Segment Start: Dataset entries
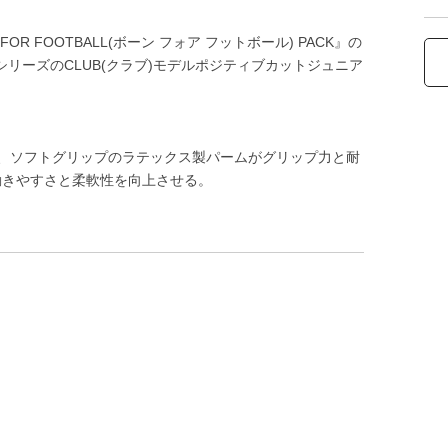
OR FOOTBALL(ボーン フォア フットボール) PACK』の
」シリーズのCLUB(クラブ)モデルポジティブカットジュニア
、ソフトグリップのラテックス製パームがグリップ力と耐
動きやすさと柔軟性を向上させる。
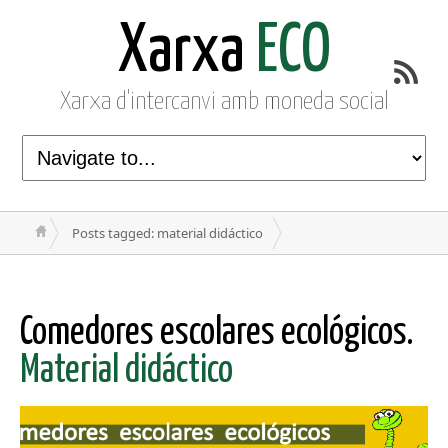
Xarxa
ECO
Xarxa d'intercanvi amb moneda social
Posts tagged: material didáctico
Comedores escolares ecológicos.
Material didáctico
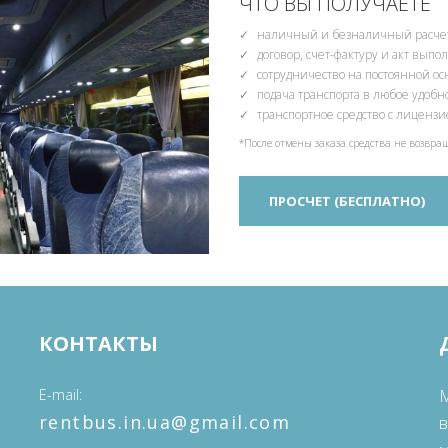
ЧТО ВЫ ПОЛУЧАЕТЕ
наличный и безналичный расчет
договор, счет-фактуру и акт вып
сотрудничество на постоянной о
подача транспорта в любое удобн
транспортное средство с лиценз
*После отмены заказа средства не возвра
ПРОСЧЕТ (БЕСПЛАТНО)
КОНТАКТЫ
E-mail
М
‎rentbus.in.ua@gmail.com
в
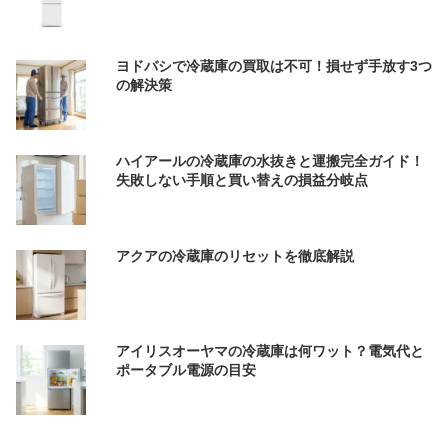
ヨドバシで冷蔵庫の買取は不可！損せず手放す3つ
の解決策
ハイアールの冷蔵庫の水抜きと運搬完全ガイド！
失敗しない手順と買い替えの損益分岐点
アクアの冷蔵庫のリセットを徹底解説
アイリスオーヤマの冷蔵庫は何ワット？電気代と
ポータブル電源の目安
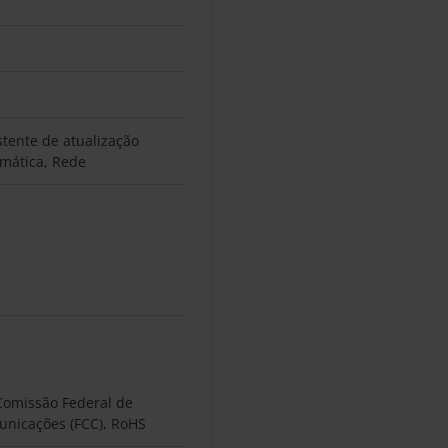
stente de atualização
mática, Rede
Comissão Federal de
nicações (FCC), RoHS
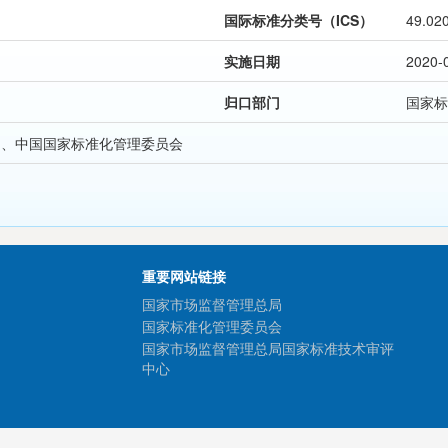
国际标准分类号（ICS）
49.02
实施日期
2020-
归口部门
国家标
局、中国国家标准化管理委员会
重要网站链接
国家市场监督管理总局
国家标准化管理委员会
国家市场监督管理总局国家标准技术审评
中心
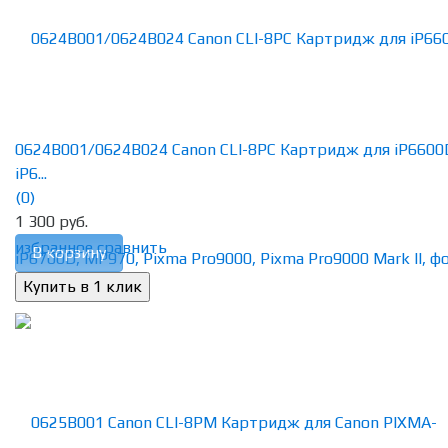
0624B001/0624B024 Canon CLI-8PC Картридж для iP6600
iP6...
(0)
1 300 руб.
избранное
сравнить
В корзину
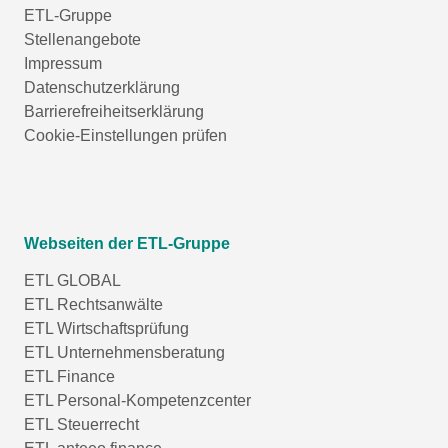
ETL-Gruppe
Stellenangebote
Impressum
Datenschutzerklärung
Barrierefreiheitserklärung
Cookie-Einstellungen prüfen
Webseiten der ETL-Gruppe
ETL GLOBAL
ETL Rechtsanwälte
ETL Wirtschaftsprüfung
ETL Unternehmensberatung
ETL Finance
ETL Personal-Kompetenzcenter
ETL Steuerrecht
Segment End: Dataset entries
Segment Start: Dataset entries
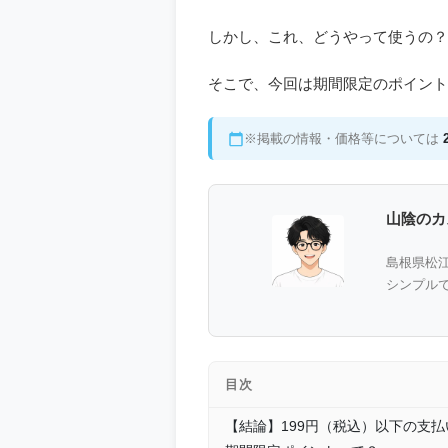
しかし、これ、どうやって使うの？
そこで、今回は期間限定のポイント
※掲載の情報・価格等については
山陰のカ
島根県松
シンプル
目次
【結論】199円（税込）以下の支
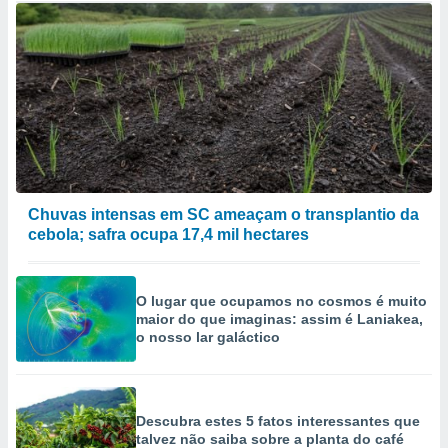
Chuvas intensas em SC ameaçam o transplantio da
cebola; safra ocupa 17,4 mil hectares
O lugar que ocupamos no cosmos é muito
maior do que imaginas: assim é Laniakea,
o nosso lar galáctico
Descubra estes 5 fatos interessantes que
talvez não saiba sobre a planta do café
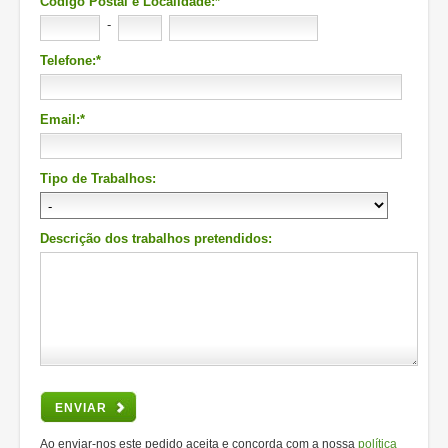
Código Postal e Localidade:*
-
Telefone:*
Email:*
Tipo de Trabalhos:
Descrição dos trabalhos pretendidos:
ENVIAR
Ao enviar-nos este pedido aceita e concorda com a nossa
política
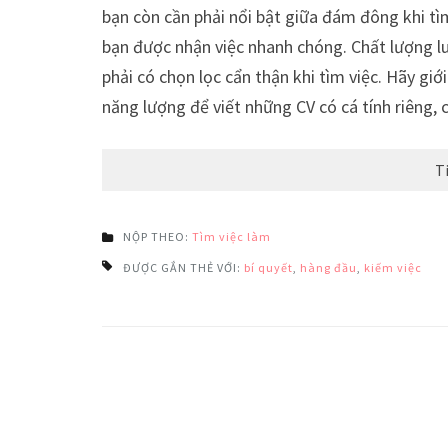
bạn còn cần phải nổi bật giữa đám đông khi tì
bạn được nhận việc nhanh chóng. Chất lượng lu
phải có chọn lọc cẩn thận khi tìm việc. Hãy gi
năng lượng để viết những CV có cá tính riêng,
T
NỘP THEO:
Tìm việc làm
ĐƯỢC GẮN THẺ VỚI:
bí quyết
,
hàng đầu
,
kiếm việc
Segment End: Dataset entries
What to produce:
Whenever the string "lượng" turns up in a line above, copy that line out.

Finished task:
bạn được nhận việc nhanh chóng. Chất lượng lu
năng lượng để viết những CV có cá tính riêng,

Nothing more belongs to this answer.